The lines to retype are the one with "O treinador foi" and all that follow it to the end of the entries below; copy them exactly and nothing else.

*** Opening DATA SHOWN ***

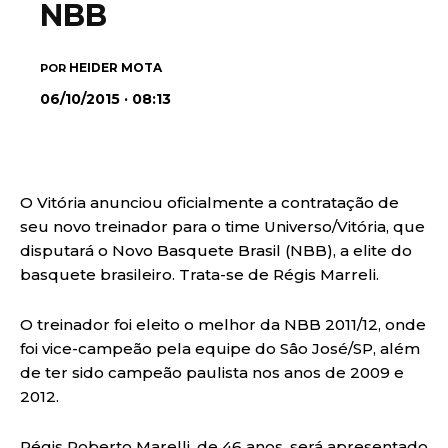
NBB
HEIDER MOTA
POR
06/10/2015 · 08:13
O Vitória anunciou oficialmente a contratação de
seu novo treinador para o time Universo/Vitória, que
disputará o Novo Basquete Brasil (NBB), a elite do
basquete brasileiro. Trata-se de Régis Marreli.
O treinador foi eleito o melhor da NBB 2011/12, onde
foi vice-campeão pela equipe do Sâo José/SP, além
de ter sido campeão paulista nos anos de 2009 e
2012.
Régis Roberto Marelli, de 46 anos, será apresentado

*** Closing DATA SHOWN ***

- **RESPONSE TO THE EXERCISE**:
O treinador foi eleito o melhor da NBB 2011/12, onde
foi vice-campeão pela equipe do Sâo José/SP, além
de ter sido campeão paulista nos anos de 2009 e
2012.
Régis Roberto Marelli, de 46 anos, será apresentado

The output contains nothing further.